Effects of acute heat exposure on oxidative stress and antioxidant defenses in overwintering frogs, Nanorana parkeri.

Climate warming is intensifying on the Tibetan Plateau and poses a serious threat to amphibians that live there. Although hibernation physiology and ecology of Nanorana parkeri, a frog species native to the Tibetan plateau, has been well studied, little information is available about the physiological and biochemical responses to acute rising temperature. Here, we conducted an acute warming experiment comparing hibernating N. parkeri (acclimated at 4 °C) and frogs acutely warmed to 10 °C for 12 h, comparing indicators of oxidative stress and antioxidant defense between the two groups. Acute warming led to a significant increase in the content of oxidized glutathione and the ratio of oxidized:reduced glutathione in liver and muscle, indicating that rapid warming causing oxidative stress could be a negative factor for frogs inhabiting the Tibetan plateau.

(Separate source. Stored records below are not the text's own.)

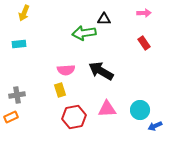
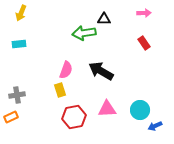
yellow arrow: moved 3 px left
pink semicircle: rotated 66 degrees counterclockwise
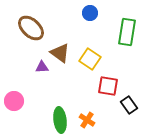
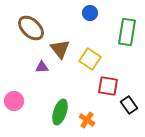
brown triangle: moved 4 px up; rotated 15 degrees clockwise
green ellipse: moved 8 px up; rotated 25 degrees clockwise
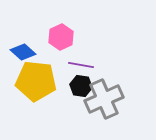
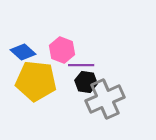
pink hexagon: moved 1 px right, 13 px down; rotated 15 degrees counterclockwise
purple line: rotated 10 degrees counterclockwise
black hexagon: moved 5 px right, 4 px up
gray cross: moved 1 px right
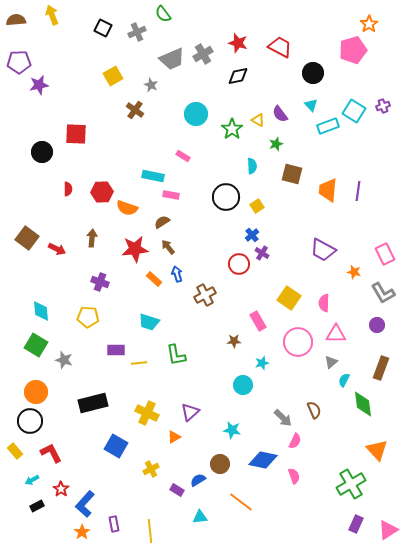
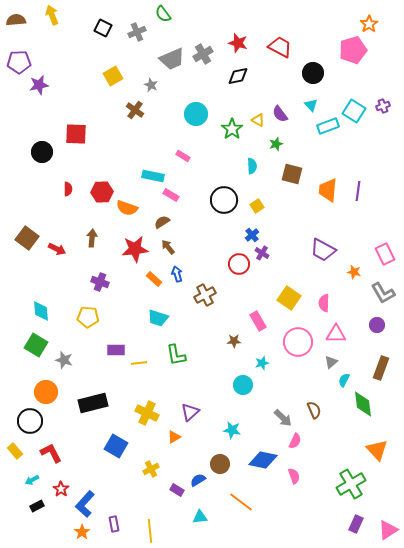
pink rectangle at (171, 195): rotated 21 degrees clockwise
black circle at (226, 197): moved 2 px left, 3 px down
cyan trapezoid at (149, 322): moved 9 px right, 4 px up
orange circle at (36, 392): moved 10 px right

Malondialdehyde content increased by 57% only in muscle but decreased significantly in three tissues. Protein carbonyl groups rose by 15% in brain, 28% in liver, and 21% in muscle after heat exposure but vitamin C content in heart decreased by 44%. Acute heat exposure also induced tissue-specific upregulation of antioxidant enzyme activities. Catalase activity increased by 27% in heat-exposed frogs, as compared to controls, and glutathione peroxidase activity rose by 12% in brain, 30% in liver, and 12% in muscle. Glutathione-S-transferase activity was also enhanced in heart and muscle of heat-exposed frogs. Acute warming also resulted in a rise in total antioxidant capacity in all tissues examined except kidney, relative to controls. In summary, our findings show that acute heat exposure to hibernating N. parkeri causes a tissue-specific increase in oxidative damage and antioxidant defenses, with skeletal muscle being the most affected tissue. These results reveal the physiological responses to acute temperature change in overwintering N. parkeri.